• Task material:
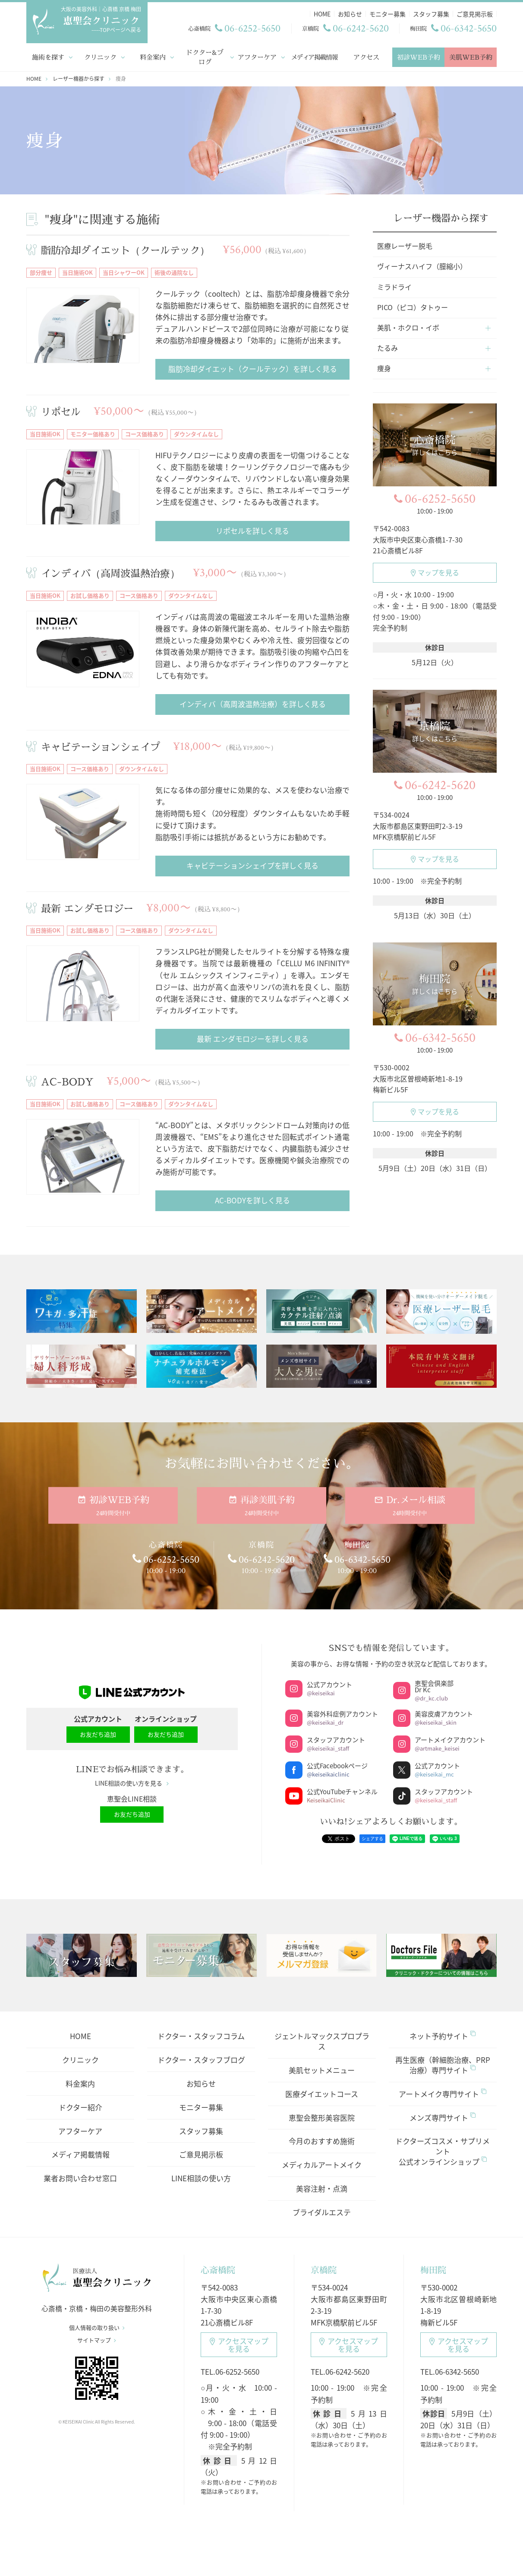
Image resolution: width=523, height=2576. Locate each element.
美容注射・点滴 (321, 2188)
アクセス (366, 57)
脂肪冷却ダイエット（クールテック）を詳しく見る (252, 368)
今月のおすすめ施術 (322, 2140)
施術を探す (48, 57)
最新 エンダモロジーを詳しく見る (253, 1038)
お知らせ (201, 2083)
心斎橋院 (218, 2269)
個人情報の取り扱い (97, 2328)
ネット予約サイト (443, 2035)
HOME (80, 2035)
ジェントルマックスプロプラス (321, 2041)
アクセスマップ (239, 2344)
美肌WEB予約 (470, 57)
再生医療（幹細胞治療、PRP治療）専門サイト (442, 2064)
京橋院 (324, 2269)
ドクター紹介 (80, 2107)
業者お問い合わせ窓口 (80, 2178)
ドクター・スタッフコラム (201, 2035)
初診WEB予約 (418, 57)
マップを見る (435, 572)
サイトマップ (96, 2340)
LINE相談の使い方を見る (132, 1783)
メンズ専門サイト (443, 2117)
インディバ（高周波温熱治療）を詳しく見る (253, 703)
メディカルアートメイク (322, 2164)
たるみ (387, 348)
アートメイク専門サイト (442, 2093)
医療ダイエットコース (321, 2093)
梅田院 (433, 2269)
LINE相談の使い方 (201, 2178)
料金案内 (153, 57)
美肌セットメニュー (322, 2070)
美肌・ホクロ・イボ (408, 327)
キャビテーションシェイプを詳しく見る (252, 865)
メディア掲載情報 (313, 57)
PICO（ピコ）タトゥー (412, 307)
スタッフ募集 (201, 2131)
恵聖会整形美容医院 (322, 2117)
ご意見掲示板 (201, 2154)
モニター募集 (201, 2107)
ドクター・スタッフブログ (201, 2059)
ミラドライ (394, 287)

--

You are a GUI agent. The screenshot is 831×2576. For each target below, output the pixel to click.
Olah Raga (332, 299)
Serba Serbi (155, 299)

--

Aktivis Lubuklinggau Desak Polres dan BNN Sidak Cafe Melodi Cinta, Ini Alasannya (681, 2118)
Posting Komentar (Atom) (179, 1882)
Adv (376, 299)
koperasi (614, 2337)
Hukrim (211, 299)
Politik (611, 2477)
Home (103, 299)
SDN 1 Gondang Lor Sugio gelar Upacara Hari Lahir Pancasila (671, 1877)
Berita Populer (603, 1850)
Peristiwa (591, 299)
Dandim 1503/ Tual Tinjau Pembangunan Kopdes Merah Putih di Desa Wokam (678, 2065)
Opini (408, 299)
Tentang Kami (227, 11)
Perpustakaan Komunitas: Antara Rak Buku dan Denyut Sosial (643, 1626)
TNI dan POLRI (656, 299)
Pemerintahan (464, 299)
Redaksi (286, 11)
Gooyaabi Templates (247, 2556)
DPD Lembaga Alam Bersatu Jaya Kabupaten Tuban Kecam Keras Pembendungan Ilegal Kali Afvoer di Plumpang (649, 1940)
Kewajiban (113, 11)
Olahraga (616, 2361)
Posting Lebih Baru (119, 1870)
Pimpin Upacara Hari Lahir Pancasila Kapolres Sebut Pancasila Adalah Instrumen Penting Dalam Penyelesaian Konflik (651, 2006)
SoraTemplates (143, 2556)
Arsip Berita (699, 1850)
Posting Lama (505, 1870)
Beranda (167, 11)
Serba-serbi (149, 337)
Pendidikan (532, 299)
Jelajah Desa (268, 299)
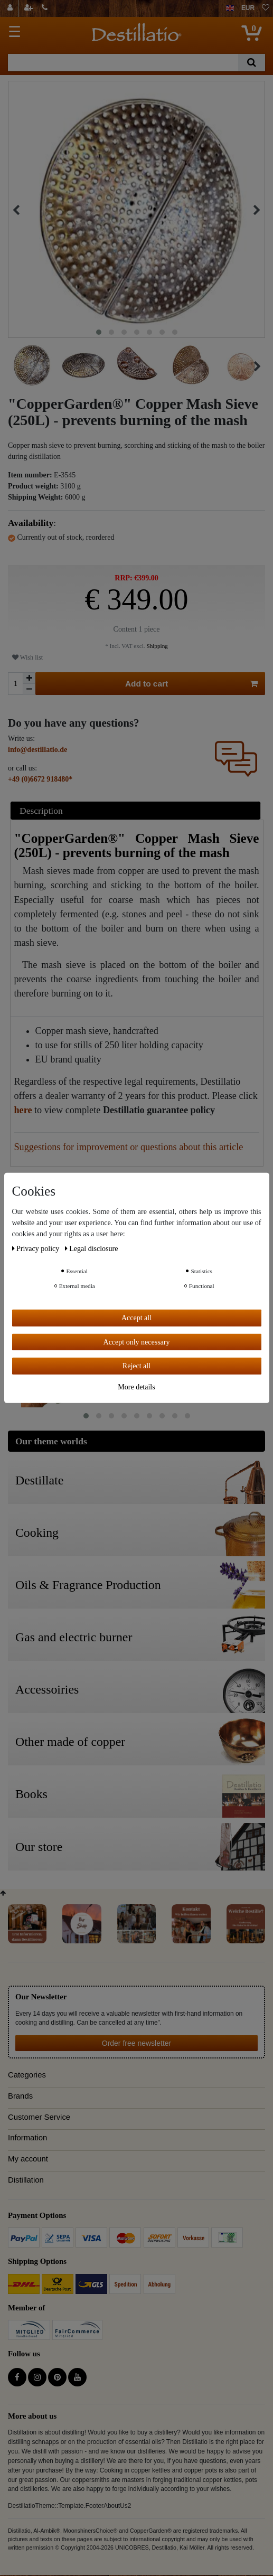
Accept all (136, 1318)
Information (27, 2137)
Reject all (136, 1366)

• Task description:
In the listing above, transcribe exactly everything from the line containing "ドクター紹介 (80, 2107)" down to the line containing "ミラドライ (394, 287)", including both and nothing more.

• Task result:
ドクター紹介 (80, 2107)
業者お問い合わせ窓口 (80, 2178)
ドクター・スタッフコラム (201, 2035)
初診WEB予約 (418, 57)
マップを見る (435, 572)
サイトマップ (96, 2340)
LINE相談の使い方を見る (132, 1783)
メンズ専門サイト (443, 2117)
インディバ（高周波温熱治療）を詳しく見る (253, 703)
メディカルアートメイク (322, 2164)
たるみ (387, 348)
アートメイク専門サイト (442, 2093)
医療ダイエットコース (321, 2093)
梅田院 (433, 2269)
LINE相談の使い方 (201, 2178)
料金案内 (153, 57)
美肌セットメニュー (322, 2070)
美肌・ホクロ・イボ (408, 327)
キャビテーションシェイプを詳しく見る (252, 865)
メディア掲載情報 (313, 57)
PICO（ピコ）タトゥー (412, 307)
スタッフ募集 (201, 2131)
恵聖会整形美容医院 (322, 2117)
ご意見掲示板 (201, 2154)
モニター募集 (201, 2107)
ドクター・スタッフブログ (201, 2059)
ミラドライ (394, 287)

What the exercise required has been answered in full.